__Your task__: Below are the data; count the lines with the string "patch" in them and give that number only.

__Data for the task__:
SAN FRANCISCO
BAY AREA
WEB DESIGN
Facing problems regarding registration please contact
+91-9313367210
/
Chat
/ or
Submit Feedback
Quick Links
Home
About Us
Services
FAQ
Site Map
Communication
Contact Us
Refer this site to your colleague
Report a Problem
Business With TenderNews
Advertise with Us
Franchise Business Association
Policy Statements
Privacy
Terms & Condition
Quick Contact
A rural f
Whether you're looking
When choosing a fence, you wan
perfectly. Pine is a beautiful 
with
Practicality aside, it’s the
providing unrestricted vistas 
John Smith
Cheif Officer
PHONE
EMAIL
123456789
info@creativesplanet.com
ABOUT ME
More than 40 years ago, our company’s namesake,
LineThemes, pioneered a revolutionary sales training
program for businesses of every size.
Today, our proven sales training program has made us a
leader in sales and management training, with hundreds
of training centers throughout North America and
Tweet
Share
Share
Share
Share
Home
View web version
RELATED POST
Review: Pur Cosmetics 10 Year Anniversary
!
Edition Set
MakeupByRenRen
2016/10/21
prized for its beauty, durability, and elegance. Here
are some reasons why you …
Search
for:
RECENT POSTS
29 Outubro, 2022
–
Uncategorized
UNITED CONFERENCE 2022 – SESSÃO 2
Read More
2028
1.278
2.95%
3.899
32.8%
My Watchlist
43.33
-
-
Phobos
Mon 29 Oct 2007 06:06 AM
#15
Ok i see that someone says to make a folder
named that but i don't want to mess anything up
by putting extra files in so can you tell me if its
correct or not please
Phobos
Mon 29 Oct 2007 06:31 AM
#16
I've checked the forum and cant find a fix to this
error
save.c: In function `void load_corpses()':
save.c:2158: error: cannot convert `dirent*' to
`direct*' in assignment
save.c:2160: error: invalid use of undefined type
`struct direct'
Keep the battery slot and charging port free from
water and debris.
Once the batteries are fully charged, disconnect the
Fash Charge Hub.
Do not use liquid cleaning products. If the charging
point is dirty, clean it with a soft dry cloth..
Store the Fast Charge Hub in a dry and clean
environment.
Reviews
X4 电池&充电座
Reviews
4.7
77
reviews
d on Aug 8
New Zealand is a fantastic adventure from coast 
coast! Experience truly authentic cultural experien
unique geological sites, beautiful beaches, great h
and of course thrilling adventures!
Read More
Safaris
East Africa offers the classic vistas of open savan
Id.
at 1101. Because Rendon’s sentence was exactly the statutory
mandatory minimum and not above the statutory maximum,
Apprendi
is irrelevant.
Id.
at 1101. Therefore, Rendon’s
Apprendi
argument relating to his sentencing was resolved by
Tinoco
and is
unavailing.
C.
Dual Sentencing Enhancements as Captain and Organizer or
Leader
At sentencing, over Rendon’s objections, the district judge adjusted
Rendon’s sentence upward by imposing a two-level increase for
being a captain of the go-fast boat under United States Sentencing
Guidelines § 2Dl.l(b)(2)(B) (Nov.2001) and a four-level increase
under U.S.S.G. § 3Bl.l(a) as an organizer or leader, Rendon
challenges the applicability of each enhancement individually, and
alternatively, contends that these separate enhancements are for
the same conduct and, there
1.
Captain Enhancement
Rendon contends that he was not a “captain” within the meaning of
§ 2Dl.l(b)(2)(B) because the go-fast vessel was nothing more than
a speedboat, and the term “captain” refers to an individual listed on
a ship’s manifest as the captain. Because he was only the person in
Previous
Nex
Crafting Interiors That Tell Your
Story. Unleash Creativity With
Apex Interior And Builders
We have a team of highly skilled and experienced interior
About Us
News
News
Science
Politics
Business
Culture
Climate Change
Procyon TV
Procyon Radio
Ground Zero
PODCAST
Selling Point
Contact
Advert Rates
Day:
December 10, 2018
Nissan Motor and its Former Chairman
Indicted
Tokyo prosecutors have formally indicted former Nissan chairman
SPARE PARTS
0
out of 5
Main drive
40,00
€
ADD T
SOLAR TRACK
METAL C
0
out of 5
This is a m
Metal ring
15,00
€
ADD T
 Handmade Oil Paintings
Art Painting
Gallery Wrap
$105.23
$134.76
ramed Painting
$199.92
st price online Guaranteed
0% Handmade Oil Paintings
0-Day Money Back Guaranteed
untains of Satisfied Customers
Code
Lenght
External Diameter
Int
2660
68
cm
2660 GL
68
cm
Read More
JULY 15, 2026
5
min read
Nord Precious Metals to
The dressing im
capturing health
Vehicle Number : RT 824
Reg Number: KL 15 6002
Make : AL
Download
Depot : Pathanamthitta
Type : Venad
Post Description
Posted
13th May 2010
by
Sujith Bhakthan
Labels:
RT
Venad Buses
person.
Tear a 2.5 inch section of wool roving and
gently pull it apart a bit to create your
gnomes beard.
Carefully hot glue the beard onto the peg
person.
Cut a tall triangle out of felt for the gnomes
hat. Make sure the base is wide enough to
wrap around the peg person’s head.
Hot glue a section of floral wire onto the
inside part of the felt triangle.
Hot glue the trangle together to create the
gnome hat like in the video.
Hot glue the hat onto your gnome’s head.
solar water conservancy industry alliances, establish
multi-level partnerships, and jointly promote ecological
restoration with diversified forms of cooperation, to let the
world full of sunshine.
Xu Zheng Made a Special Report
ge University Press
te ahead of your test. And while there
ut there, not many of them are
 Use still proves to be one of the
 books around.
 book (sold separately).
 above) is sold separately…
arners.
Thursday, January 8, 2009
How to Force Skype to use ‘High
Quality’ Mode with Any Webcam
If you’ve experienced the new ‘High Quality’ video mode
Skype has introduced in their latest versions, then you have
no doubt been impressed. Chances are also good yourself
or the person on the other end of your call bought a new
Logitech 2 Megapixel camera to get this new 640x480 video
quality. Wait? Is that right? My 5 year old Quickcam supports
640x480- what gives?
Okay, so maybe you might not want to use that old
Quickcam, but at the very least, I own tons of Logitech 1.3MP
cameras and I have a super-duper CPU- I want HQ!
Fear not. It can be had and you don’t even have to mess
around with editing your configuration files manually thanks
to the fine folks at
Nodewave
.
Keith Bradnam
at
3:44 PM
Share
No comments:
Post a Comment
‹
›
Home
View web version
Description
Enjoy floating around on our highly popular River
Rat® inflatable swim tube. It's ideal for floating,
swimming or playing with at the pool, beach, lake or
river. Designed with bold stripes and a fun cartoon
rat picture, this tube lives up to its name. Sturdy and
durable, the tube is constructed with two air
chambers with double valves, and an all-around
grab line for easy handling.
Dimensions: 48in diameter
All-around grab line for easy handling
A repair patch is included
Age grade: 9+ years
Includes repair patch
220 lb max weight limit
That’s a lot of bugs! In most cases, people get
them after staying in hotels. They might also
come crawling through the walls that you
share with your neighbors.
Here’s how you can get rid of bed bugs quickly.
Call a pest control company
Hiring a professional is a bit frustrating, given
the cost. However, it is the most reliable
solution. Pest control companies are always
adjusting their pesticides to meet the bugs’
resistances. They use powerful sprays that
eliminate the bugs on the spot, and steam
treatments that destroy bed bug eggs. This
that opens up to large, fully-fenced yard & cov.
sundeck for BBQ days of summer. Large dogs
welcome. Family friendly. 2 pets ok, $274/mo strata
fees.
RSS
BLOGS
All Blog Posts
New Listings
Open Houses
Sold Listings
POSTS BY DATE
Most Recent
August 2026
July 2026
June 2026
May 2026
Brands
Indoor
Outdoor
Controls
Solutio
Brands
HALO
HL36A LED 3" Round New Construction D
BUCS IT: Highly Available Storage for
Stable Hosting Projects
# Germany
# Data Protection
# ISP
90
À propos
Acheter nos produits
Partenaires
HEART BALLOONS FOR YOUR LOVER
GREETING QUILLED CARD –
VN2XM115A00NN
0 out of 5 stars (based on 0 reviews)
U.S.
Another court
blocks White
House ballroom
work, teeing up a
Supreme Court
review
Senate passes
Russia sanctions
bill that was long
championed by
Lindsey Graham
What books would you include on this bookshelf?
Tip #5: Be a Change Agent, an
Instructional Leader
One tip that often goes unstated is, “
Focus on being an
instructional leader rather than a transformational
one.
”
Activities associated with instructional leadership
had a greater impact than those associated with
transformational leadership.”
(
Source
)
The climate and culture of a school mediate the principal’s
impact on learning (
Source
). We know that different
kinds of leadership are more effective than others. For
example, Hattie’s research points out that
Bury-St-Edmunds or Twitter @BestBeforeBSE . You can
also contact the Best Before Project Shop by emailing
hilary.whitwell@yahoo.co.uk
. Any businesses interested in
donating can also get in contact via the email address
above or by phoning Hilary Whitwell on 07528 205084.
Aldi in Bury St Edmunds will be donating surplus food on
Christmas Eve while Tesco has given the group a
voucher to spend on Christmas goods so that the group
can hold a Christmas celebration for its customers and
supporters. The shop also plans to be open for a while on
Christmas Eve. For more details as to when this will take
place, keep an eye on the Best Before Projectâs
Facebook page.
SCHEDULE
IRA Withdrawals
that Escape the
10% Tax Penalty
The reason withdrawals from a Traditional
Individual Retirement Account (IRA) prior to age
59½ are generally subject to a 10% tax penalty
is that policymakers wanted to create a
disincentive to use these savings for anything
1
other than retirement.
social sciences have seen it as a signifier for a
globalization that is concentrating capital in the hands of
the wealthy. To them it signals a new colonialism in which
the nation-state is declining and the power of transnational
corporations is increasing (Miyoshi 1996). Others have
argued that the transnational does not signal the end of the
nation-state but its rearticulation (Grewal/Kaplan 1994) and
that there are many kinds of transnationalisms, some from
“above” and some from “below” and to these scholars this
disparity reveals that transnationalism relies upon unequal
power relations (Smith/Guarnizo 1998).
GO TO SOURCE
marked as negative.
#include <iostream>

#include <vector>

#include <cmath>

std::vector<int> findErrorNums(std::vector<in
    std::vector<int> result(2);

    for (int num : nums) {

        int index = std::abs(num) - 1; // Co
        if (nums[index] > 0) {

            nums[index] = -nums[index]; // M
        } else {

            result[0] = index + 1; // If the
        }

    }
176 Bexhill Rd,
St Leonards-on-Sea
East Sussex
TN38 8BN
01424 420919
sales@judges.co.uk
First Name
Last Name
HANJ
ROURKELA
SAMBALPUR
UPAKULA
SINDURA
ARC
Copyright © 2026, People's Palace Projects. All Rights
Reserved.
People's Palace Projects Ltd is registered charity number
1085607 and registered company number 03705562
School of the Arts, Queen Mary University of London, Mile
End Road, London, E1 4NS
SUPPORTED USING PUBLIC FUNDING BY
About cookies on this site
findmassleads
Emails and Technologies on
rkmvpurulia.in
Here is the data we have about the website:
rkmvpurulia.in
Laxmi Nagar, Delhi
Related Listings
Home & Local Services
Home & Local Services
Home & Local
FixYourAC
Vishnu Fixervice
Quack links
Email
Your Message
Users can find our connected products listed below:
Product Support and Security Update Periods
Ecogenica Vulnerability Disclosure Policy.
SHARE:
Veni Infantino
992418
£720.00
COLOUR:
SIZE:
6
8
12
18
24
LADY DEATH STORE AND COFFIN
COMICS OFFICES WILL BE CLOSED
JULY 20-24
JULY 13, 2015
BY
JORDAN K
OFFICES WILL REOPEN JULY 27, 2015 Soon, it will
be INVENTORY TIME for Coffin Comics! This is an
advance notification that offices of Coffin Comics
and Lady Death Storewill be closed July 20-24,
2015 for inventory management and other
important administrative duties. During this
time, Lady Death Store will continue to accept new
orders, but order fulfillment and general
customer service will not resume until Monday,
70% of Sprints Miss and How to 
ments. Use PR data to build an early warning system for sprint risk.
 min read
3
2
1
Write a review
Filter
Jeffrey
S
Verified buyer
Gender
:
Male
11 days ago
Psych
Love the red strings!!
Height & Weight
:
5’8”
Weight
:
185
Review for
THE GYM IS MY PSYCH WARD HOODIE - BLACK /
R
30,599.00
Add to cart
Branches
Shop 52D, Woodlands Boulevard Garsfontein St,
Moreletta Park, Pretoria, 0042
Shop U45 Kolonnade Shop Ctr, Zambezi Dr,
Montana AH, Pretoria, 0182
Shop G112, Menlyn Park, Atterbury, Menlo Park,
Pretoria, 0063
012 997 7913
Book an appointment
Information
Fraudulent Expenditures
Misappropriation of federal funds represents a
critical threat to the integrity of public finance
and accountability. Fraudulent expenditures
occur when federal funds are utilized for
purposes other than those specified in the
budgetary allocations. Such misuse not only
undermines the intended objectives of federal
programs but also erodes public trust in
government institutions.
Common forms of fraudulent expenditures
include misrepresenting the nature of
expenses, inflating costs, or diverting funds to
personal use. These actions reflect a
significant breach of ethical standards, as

__Result for this exercise__: 2